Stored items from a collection
Start of Block

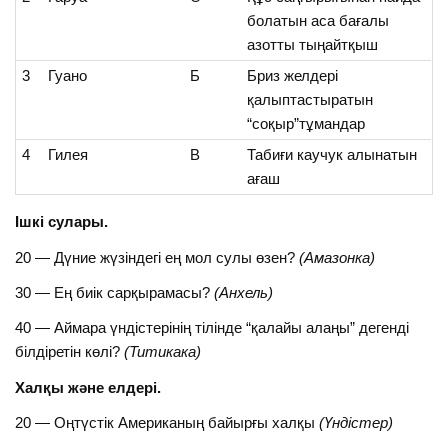
болатын аса бағалы
азотты тыңайтқыш
3
Гуано
Б
Бриз желдері
қалыптастыратын
“соқыр”тұмандар
4
Гилея
В
Табиғи каучук алынатын
ағаш
Ішкі сулары.
20 — Дүние жүзіндегі ең мол сулы өзен?
(Амазонка)
30 — Ең биік сарқырамасы?
(Анхель)
40 — Аймара үндістерінің тілінде “қалайы алаңы” дегенді
білдіретін көлі?
(Титикака)
Халқы және елдері.
20 — Оңтүстік Американың байырғы халқы
(Үндістер)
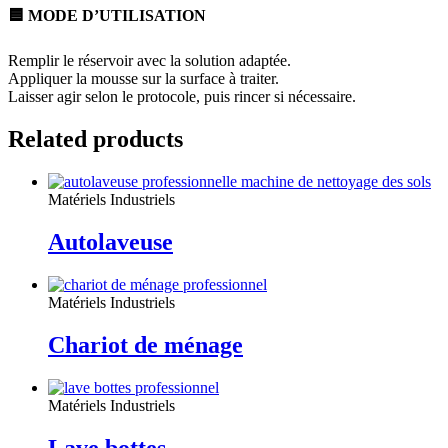
🟦 MODE D’UTILISATION
Remplir le réservoir avec la solution adaptée.
Appliquer la mousse sur la surface à traiter.
Laisser agir selon le protocole, puis rincer si nécessaire.
Related products
Matériels Industriels
Autolaveuse
Matériels Industriels
Chariot de ménage
Matériels Industriels
Lave bottes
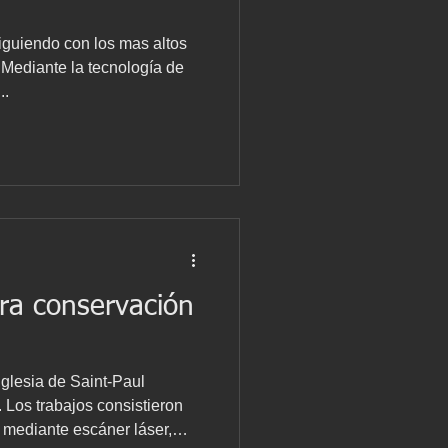
guiendo con los mas altos
 Mediante la tecnología de
..
ra conservación
Iglesia de Saint-Paul
. Los trabajos consistieron
mediante escáner láser,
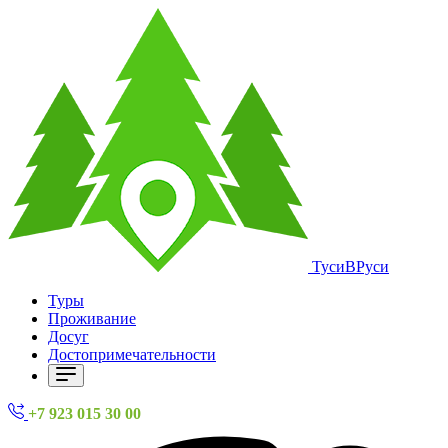
ТусиВРуси
Туры
Проживание
Досуг
Достопримечательности
+7 923 015 30 00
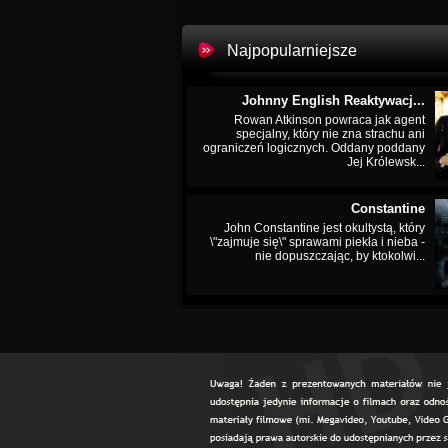
Najpopularniejsze
Johnny English Reaktywacj...
Rowan Atkinson powraca jak agent
specjalny, który nie zna strachu ani
ograniczeń logicznych. Oddany poddany
Jej Królewsk...
Constantine
John Constantine jest okultystą, który
\"zajmuje się\" sprawami piekła i nieba -
nie dopuszczając, by ktokolwi...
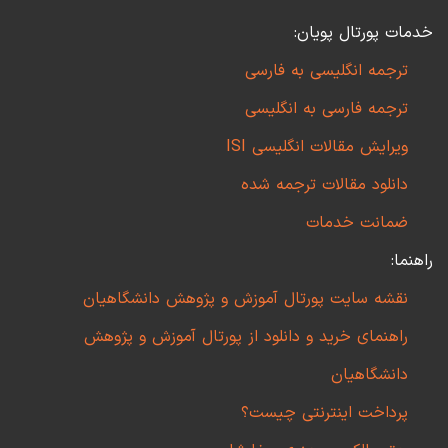
خدمات پورتال پویان:
ترجمه انگلیسی به فارسی
ترجمه فارسی به انگلیسی
ویرایش مقالات انگلیسی ISI
دانلود مقالات ترجمه شده
ضمانت خدمات
راهنما:
نقشه سایت پورتال آموزش و پژوهش دانشگاهیان
راهنمای خرید و دانلود از پورتال آموزش و پژوهش
دانشگاهیان
پرداخت اینترنتی چیست؟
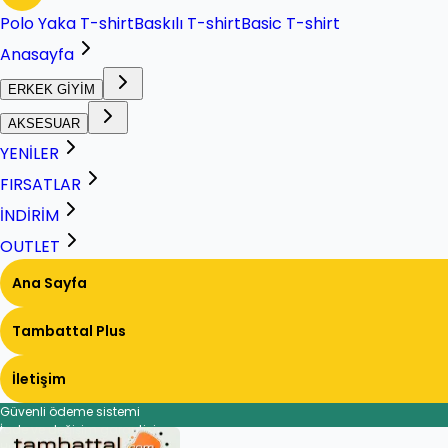
Polo Yaka T-shirt
Baskılı T-shirt
Basic T-shirt
Anasayfa
ERKEK GİYİM
AKSESUAR
YENİLER
FIRSATLAR
İNDİRİM
OUTLET
Ana Sayfa
Tambattal Plus
İletişim
Güvenli ödeme sistemi
İade ve değişim garantisi
Hızlı ve güvenli teslimat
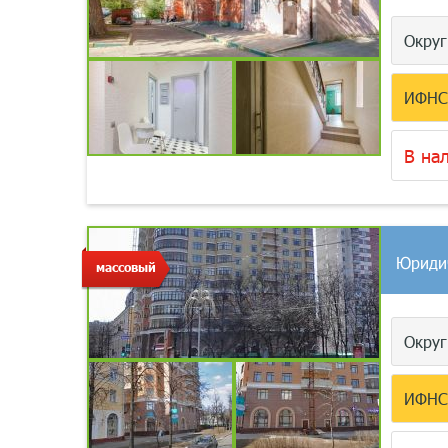
Окру
ИФН
В на
Юриди
массовый
Окру
ИФН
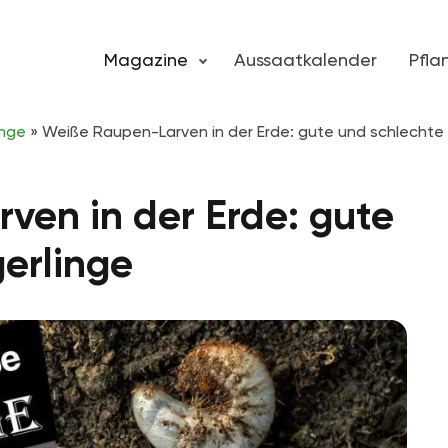
Magazine
Aussaatkalender
Pfl
inge
»
Weiße Raupen-Larven in der Erde: gute und schlechte 
ven in der Erde: gute
erlinge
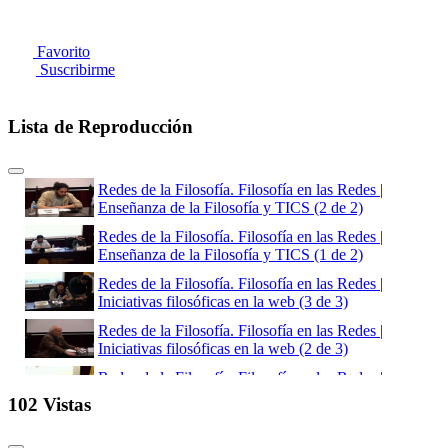
Favorito
Suscribirme
Lista de Reproducción
Redes de la Filosofía. Filosofía en las Redes |
Enseñanza de la Filosofía y TICS (2 de 2)
Redes de la Filosofía. Filosofía en las Redes |
Enseñanza de la Filosofía y TICS (1 de 2)
Redes de la Filosofía. Filosofía en las Redes |
Iniciativas filosóficas en la web (3 de 3)
Redes de la Filosofía. Filosofía en las Redes |
Iniciativas filosóficas en la web (2 de 3)
Redes de la Filosofía. Filosofía en las Redes |
Iniciativas filosóficas en la web (1 de 3)
102 Vistas
Redes de la Filosofía. Filosofía en las Redes |
Prolegómenos a una filosofía política del Internet (3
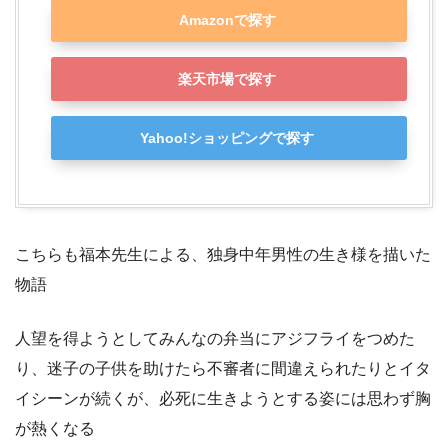
Amazonで探す
楽天市場で探す
Yahoo!ショッピングで探す
こちらも福本先生による、独身中年男性の生き様を描いた
物語
人望を得ようとしてみんなの弁当にアジフライをつめた
り、迷子の子供を助けたら不審者に間違えられたりとイタ
イシーンが続くが、必死に生きようとする姿には思わず胸
が熱くなる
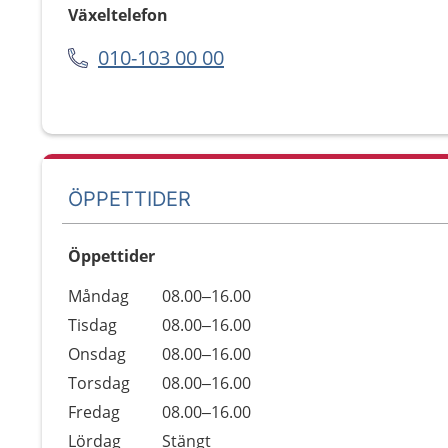
Växeltelefon
010-103 00 00
ÖPPETTIDER
Öppettider
Öppettider
Kommentarer
Måndag
08.00–16.00
Dag
Tisdag
08.00–16.00
Onsdag
08.00–16.00
Torsdag
08.00–16.00
Fredag
08.00–16.00
Lördag
Stängt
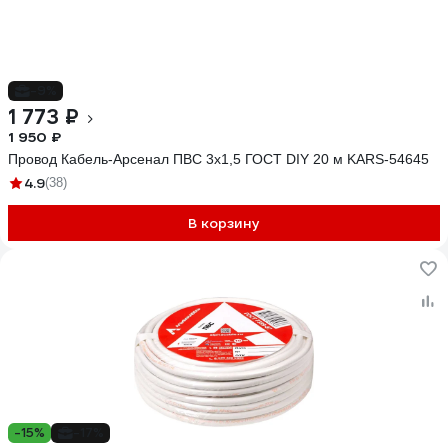
-9%
1 773 ₽
1 950 ₽
Провод Кабель-Арсенал ПВС 3x1,5 ГОСТ DIY 20 м KARS-54645
4.9
(38)
В корзину
-15%
-17%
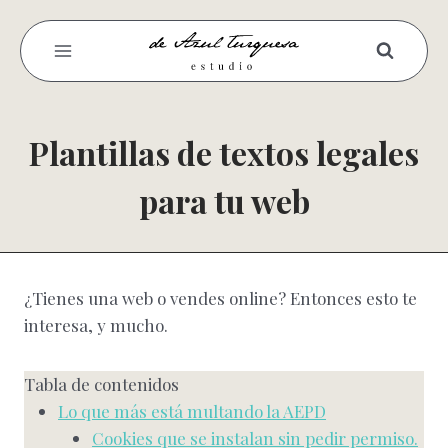
Saltar
al
contenido
Plantillas de textos legales
para tu web
¿Tienes una web o vendes online? Entonces esto te
interesa, y mucho.
Tabla de contenidos
Lo que más está multando la AEPD
Cookies que se instalan sin pedir permiso.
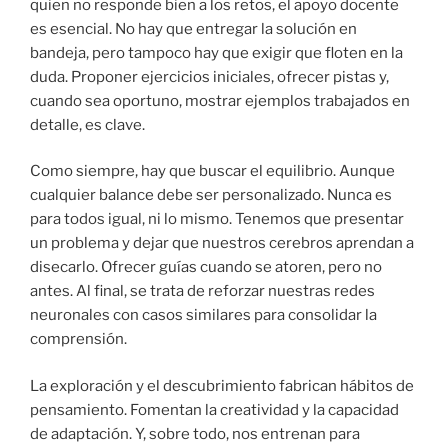
quien no responde bien a los retos, el apoyo docente
es esencial. No hay que entregar la solución en
bandeja, pero tampoco hay que exigir que floten en la
duda. Proponer ejercicios iniciales, ofrecer pistas y,
cuando sea oportuno, mostrar ejemplos trabajados en
detalle, es clave.
Como siempre, hay que buscar el equilibrio. Aunque
cualquier balance debe ser personalizado. Nunca es
para todos igual, ni lo mismo. Tenemos que presentar
un problema y dejar que nuestros cerebros aprendan a
disecarlo. Ofrecer guías cuando se atoren, pero no
antes. Al final, se trata de reforzar nuestras redes
neuronales con casos similares para consolidar la
comprensión.
La exploración y el descubrimiento fabrican hábitos de
pensamiento. Fomentan la creatividad y la capacidad
de adaptación. Y, sobre todo, nos entrenan para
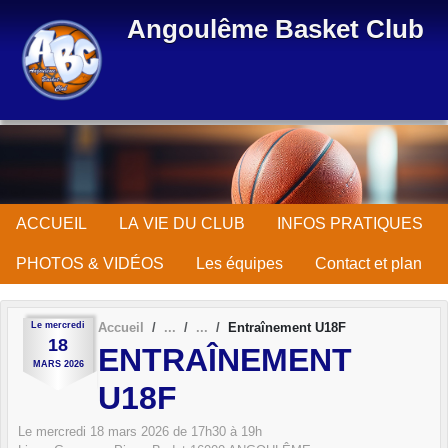
Panneau de gestion des cookies
Angoulême Basket Club
ACCUEIL
LA VIE DU CLUB
INFOS PRATIQUES
PHOTOS & VIDÉOS
Les équipes
Contact et plan
Le
mercredi
Accueil
Entraînement U18F
18
ENTRAÎNEMENT
MARS
2026
U18F
Le
mercredi
18
mars
2026
de 17h30 à 19h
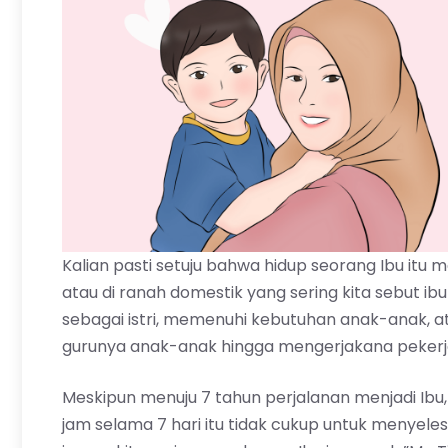
Kalian pasti setuju bahwa hidup seorang Ibu itu mem
atau di ranah domestik yang sering kita sebut i
sebagai istri, memenuhi kebutuhan anak-anak, a
gurunya anak-anak hingga mengerjakana pekerj
Meskipun menuju 7 tahun perjalanan menjadi Ibu,
jam selama 7 hari itu tidak cukup untuk menyelesa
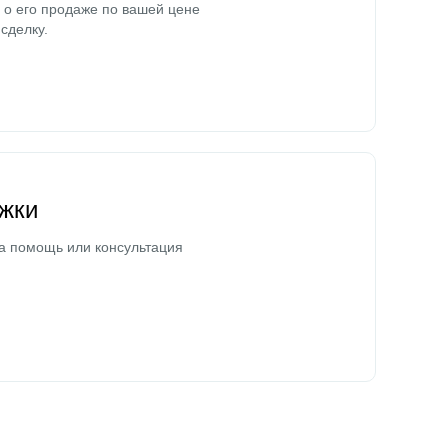
о его продаже по вашей цене
сделку.
жки
а помощь или консультация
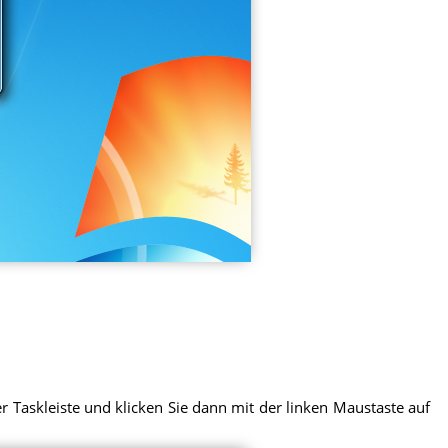
r Taskleiste und klicken Sie dann mit der linken Maustaste auf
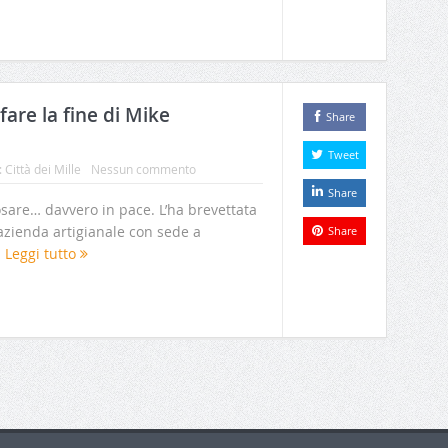
are la fine di Mike
Share
Tweet
:
Città dei Mille
Nessun commento
Share
posare… davvero in pace. L’ha brevettata
, azienda artigianale con sede a
Share
.
Leggi tutto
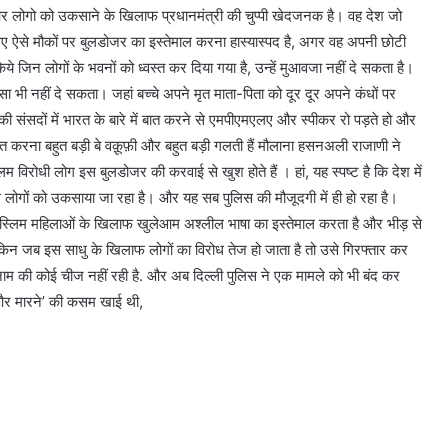
 लोगो को उकसाने के खिलाफ प्रधानमंत्री की चुप्पी खेदजनक है। वह देश जो
ए ऐसे मौकों पर बुलडोजर का इस्तेमाल करना हास्यास्पद है, अगर वह अपनी छोटी
ये जिन लोगों के भवनों को ध्वस्त कर दिया गया है, उन्हें मुआवजा नहीं दे सकता है।
ैसा भी नहीं दे सकता। जहां बच्चे अपने मृत माता-पिता को दूर दूर अपने कंधों पर
ी संसदों में भारत के बारे में बात करने से एमपीएमएलए और स्पीकर रो पड़ते हो और
ी बात करना बहुत बड़ी बे वक़ूफ़ी और बहुत बड़ी गलती हैं मौलाना हसनअली राजाणी ने
लिम विरोधी लोग इस बुलडोजर की करवाई से खुश होते हैं । हां, यह स्पष्ट है कि देश में
 से लोगों को उकसाया जा रहा है। और यह सब पुलिस की मौजूदगी में ही हो रहा है।
 मुस्लिम महिलाओं के खिलाफ खुलेआम अश्लील भाषा का इस्तेमाल करता है और भीड़ से
किन जब इस साधु के खिलाफ लोगों का विरोध तेज हो जाता है तो उसे गिरफ्तार कर
न नाम की कोई चीज नहीं रही है. और अब दिल्ली पुलिस ने एक मामले को भी बंद कर
रने और मारने’ की कसम खाई थी,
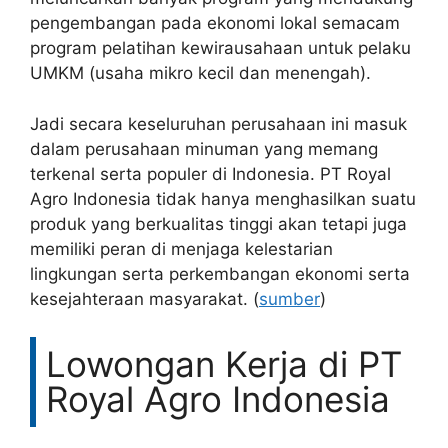
pengembangan pada ekonomi lokal semacam
program pelatihan kewirausahaan untuk pelaku
UMKM (usaha mikro kecil dan menengah).
Jadi secara keseluruhan perusahaan ini masuk
dalam perusahaan minuman yang memang
terkenal serta populer di Indonesia. PT Royal
Agro Indonesia tidak hanya menghasilkan suatu
produk yang berkualitas tinggi akan tetapi juga
memiliki peran di menjaga kelestarian
lingkungan serta perkembangan ekonomi serta
kesejahteraan masyarakat. (
sumber
)
Lowongan Kerja di PT
Royal Agro Indonesia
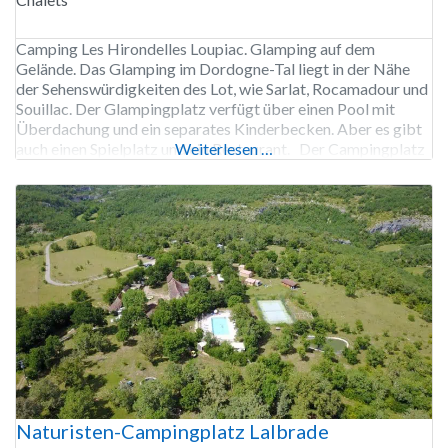
Camping Les Hirondelles Loupiac. Glamping auf dem
Gelände. Das Glamping im Dordogne-Tal liegt in der Nähe
der Sehenswürdigkeiten des Lot, wie Sarlat, Rocamadour und
Souillac. Der Glampingplatz verfügt über einen Pool mit
Überdachung und ein separates Kinderbecken. Aber es gibt
auch einen Spielplatz und ein Restaurant. Der Campingplatz
Weiterlesen …
Les Hirondelles ist von Anfang April bis Ende September
geöffnet.
Naturisten-Campingplatz Lalbrade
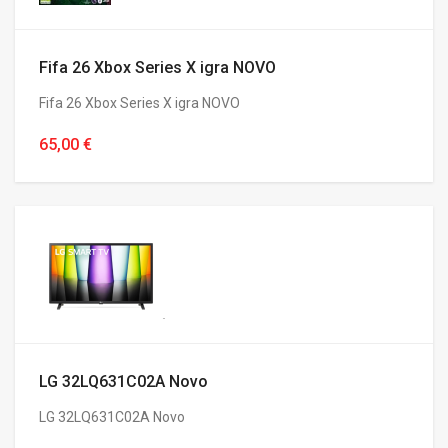
Fifa 26 Xbox Series X igra NOVO
Fifa 26 Xbox Series X igra NOVO
65,00 €
LG 32LQ631C02A Novo
LG 32LQ631C02A Novo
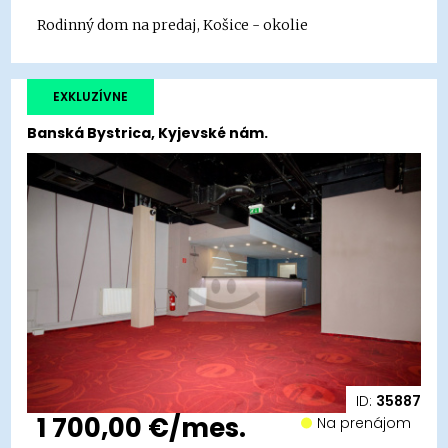
Rodinný dom na predaj, Košice - okolie
EXKLUZÍVNE
Banská Bystrica, Kyjevské nám.
ID:
35887
1 700,00 €/mes.
Na prenájom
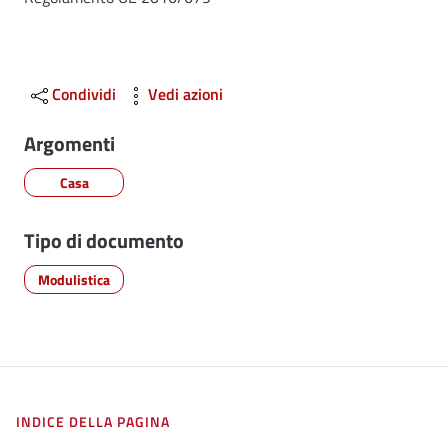
Dettagli
Condividi
Vedi azioni
Argomenti
Casa
Tipo di documento
Modulistica
INDICE DELLA PAGINA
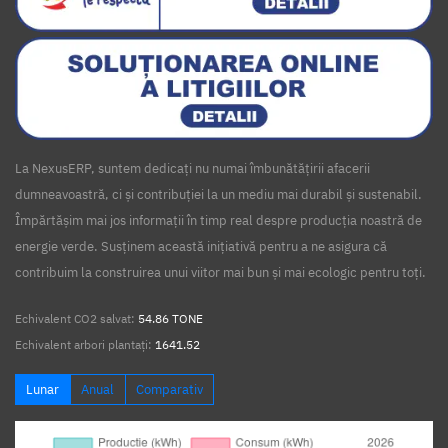
La NexusERP, suntem dedicați nu numai îmbunătățirii afacerii
dumneavoastră, ci și contribuției la un mediu mai durabil și sustenabil.
Împărtășim mai jos informații în timp real despre producția noastră de
energie verde. Susținem această inițiativă pentru a ne asigura că
contribuim la construirea unui viitor mai bun și mai ecologic pentru toți.
Echivalent CO2 salvat:
54.86 TONE
Echivalent arbori plantați:
1641.52
Lunar
Anual
Comparativ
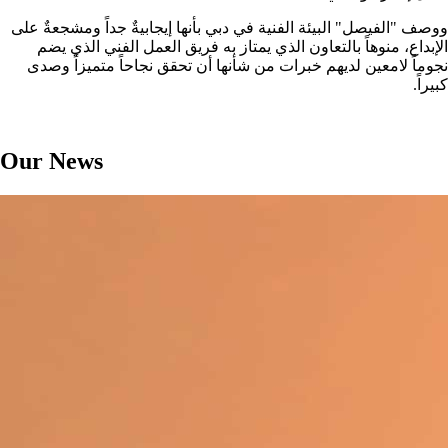
ووصف "الفيصل" البيئة الفنية في دبي بأنها إيجابيةٌ جداً ومشجعةٌ على
الإبداع، منوهاً بالتعاون الذي يمتاز به فريق العمل الفني الذي يضم
نجوماً لامعين لديهم خبرات من شأنها أن تحقق نجاحاً متميزاً وصدى
كبيراً.
Our News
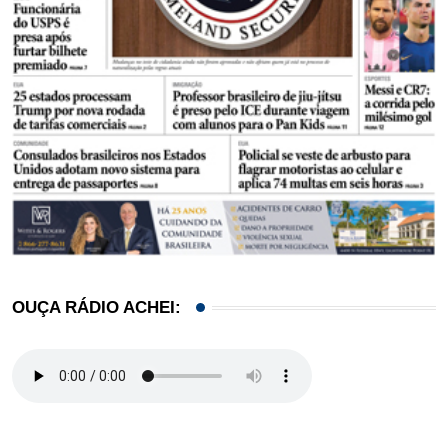
OUÇA RÁDIO ACHEI:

End of Block

• **WHAT TO DO**:
Using the data above, output the line that has "о его продаже по вашей цене", the line that has "Leggi tutto", and whatever lines fall between, each exactly as it stands and without pictures.

• **RESPONSE AREA**:
о его продаже по вашей цене
сделку.
жки
а помощь или консультация
r Taskleiste und klicken Sie dann mit der linken Maustaste auf
are la fine di Mike
Share
Tweet
:
Città dei Mille
Nessun commento
Share
posare… davvero in pace. L’ha brevettata
, azienda artigianale con sede a
Share
.
Leggi tutto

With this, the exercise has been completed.